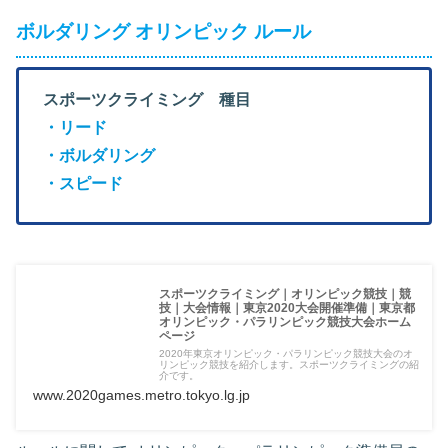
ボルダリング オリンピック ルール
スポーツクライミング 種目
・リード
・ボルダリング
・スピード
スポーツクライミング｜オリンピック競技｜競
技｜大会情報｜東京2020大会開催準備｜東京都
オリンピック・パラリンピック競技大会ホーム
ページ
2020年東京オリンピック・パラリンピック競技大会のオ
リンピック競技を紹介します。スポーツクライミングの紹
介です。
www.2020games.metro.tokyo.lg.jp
...
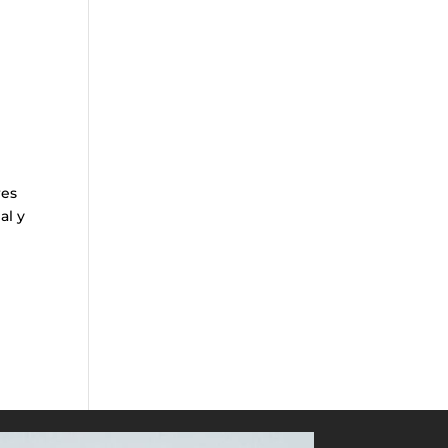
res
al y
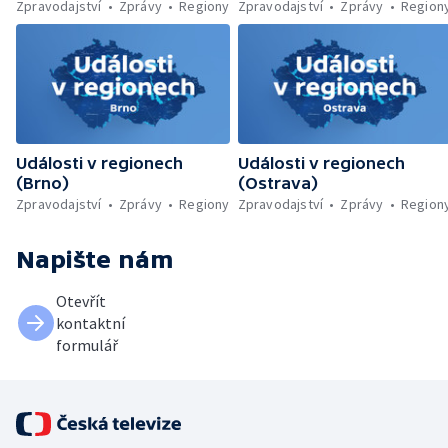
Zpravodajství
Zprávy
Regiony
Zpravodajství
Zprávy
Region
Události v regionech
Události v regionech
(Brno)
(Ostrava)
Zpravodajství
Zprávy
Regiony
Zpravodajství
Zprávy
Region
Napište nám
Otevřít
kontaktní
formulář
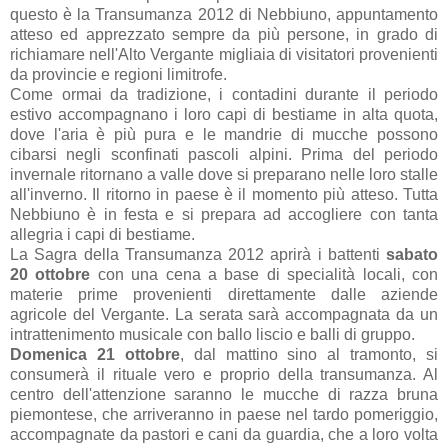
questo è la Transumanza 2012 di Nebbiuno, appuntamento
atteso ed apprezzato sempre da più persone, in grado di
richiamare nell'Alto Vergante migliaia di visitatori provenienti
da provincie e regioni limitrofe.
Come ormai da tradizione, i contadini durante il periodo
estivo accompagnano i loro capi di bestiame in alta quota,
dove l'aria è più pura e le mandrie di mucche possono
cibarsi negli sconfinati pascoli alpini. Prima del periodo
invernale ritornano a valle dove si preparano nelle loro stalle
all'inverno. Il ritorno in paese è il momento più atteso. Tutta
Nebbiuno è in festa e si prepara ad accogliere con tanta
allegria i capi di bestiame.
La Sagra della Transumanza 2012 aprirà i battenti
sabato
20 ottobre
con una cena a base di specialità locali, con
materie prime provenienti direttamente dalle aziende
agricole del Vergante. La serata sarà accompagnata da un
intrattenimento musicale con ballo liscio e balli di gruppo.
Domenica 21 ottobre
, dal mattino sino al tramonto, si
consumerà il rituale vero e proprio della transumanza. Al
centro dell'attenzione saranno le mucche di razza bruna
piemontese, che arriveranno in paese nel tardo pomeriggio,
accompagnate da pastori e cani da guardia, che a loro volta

PROBLEM TO SOLVE
Write out exactly the lines above between the line with "ボルダリング オリンピック ルール" and the line with "www.2020games.metro.tokyo.lg.jp", inclusive, and nothing beyond them.

PROBLEM SOLUTION
ボルダリング オリンピック ルール
スポーツクライミング 種目
・リード
・ボルダリング
・スピード
スポーツクライミング｜オリンピック競技｜競
技｜大会情報｜東京2020大会開催準備｜東京都
オリンピック・パラリンピック競技大会ホーム
ページ
2020年東京オリンピック・パラリンピック競技大会のオ
リンピック競技を紹介します。スポーツクライミングの紹
介です。
www.2020games.metro.tokyo.lg.jp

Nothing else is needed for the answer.